I moved around the crash and took a left on Century.
Just another day shot through the head and buried. It was Saturday
afternoon in hell. I drove along with the others.
9/15/92 1:06 AM
Talk about a writer's block. I believe I was bitten by a spider. Three
times. Noticed these 3 large red welts on my left arm the night of 9-08-92.
Around 9 p.m. There was a slight pain to the touch. I decided to ignore it.
But after 15 minutes I showed the marks to Linda. She had been to an
emergency room earlier in the day. Something had left a stinger in her back.
Now it was after 9 p.m., everything was closed except the Emergency Ward of
the local hospital. I had been there before: I had fallen into a hot
fireplace while drunk. I had not fallen into the fire directly but had
fallen upon the hot surface while only wearing my shorts. Now, it was this.
These welts.
"I think I'd feel like a fool going in there with just these welts.
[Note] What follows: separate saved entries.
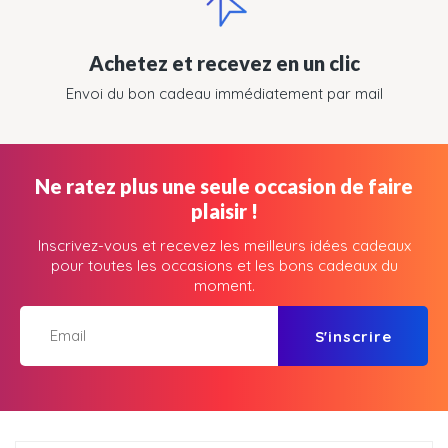
Achetez et recevez en un clic
Envoi du bon cadeau immédiatement par mail
Ne ratez plus une seule occasion de faire
plaisir !
Inscrivez-vous et recevez les meilleurs idées cadeaux
pour toutes les occasions et les bons cadeaux du
moment.
S'inscrire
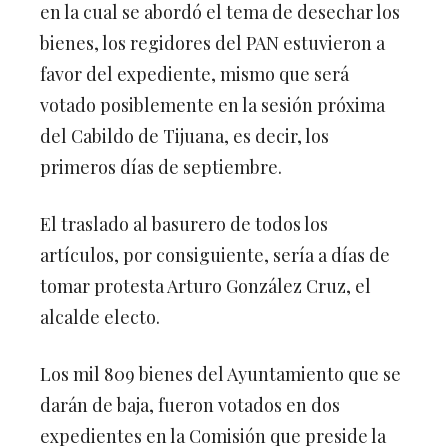
en la cual se abordó el tema de desechar los
bienes, los regidores del PAN estuvieron a
favor del expediente, mismo que será
votado posiblemente en la sesión próxima
del Cabildo de Tijuana, es decir, los
primeros días de septiembre.
El traslado al basurero de todos los
artículos, por consiguiente, sería a días de
tomar protesta Arturo González Cruz, el
alcalde electo.
Los mil 809 bienes del Ayuntamiento que se
darán de baja, fueron votados en dos
expedientes en la Comisión que preside la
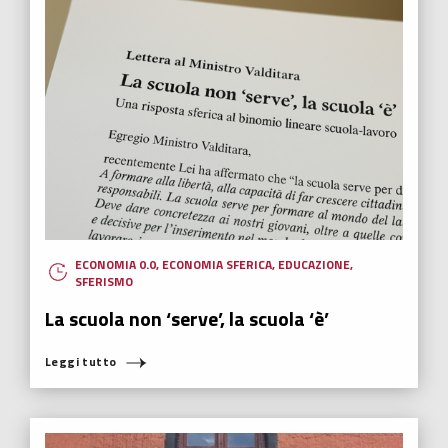
ECONOMIA 0.0
,
ECONOMIA SFERICA
,
EDUCAZIONE
,
SFERISMO
La scuola non ‘serve’, la scuola ‘è’
Leggi tutto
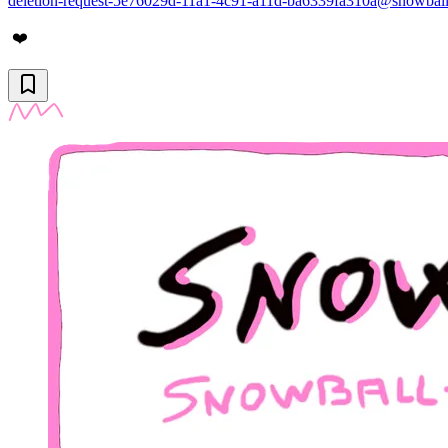
deletion-request-5e76029d-11a1-4c91-a11d-ba6339fa310a@snowball
❤️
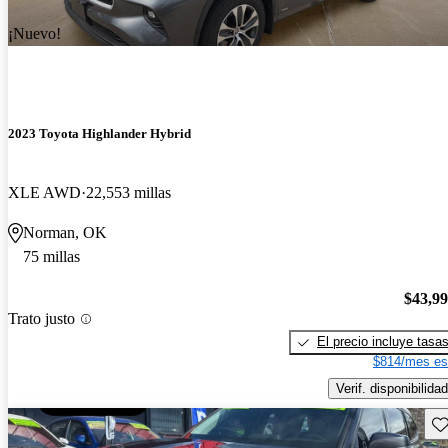
¡Nuevo!
2023 Toyota Highlander Hybrid
XLE AWD
22,553 millas
Norman, OK
75 millas
$43,9
Trato justo
El precio incluye tasa
$814/mes es
Verif. disponibilidad
Gu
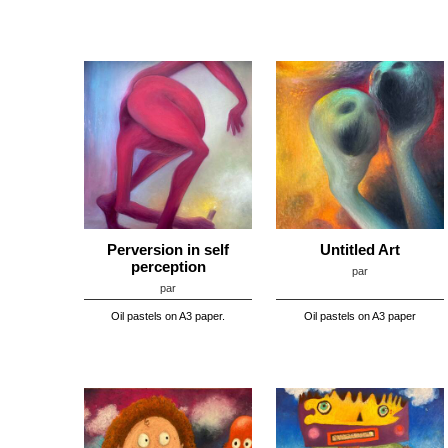
Perversion in self
Untitled Art
perception
par
par
Oil pastels on A3 paper.
Oil pastels on A3 paper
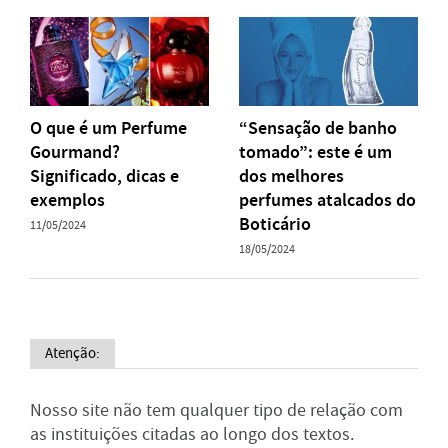
O que é um Perfume
“Sensação de banho
Gourmand?
tomado”: este é um
Significado, dicas e
dos melhores
exemplos
perfumes atalcados do
Boticário
11/05/2024
18/05/2024
Atenção:
Nosso site não tem qualquer tipo de relação com
as instituições citadas ao longo dos textos.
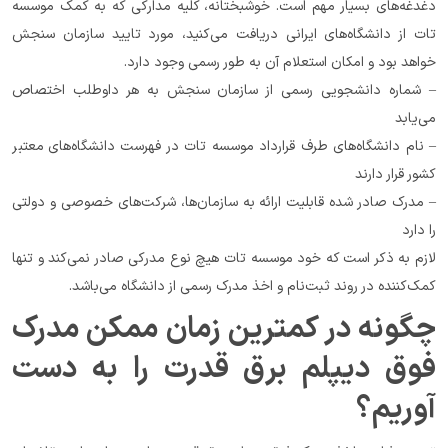
دغدغه‌های بسیار مهم است. خوشبختانه، کلیه مدارکی که به کمک موسسه 
تات از دانشگاه‌های ایرانی دریافت می‌کنید، مورد تایید سازمان سنجش 
خواهد بود و امکان استعلام آن به طور رسمی وجود دارد.
– شماره دانشجویی رسمی از سازمان سنجش به هر داوطلب اختصاص 
می‌یابد
– نام دانشگاه‌های طرف قرارداد موسسه تات در فهرست دانشگاه‌های معتبر 
کشور قرار دارند
– مدرک صادر شده قابلیت ارائه به سازمان‌ها، شرکت‌های خصوصی و دولتی 
را دارد
لازم به ذکر است که خود موسسه تات هیچ نوع مدرکی صادر نمی‌کند و تنها 
کمک‌کننده در روند ثبت‌نام و اخذ مدرک رسمی از دانشگاه می‌باشد.
چگونه در کمترین زمان ممکن مدرک 
فوق دیپلم برق قدرت را به دست 
آوریم؟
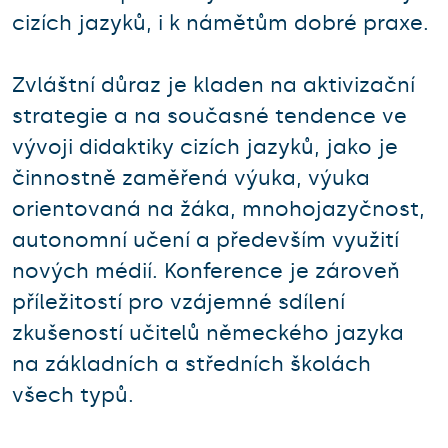
cizích jazyků, i k námětům dobré praxe.
Zvláštní důraz je kladen na aktivizační
strategie a na současné tendence ve
vývoji didaktiky cizích jazyků, jako je
činnostně zaměřená výuka, výuka
orientovaná na žáka, mnohojazyčnost,
autonomní učení a především využití
nových médií. Konference je zároveň
příležitostí pro vzájemné sdílení
zkušeností učitelů německého jazyka
na základních a středních školách
všech typů.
There are people in there bloodied from car crashes, knifings, shootings,
attempted suicides, and all I have are 3 red welts.
"I don't want to wake up with a dead husband in the morning," Lidna
said.
I thought about it for 15 minutes, then said, "All right, let's go in."
It was quiet in there. The lady at the desk was on the telephone. She
was on the telephone for some time. Then she was finished.
"Yes?" she asked.
"I think I've been bitten by something," I said. "Maybe I should be
looked at."
I gave her my name. I was in the computer. Last visit: TB time.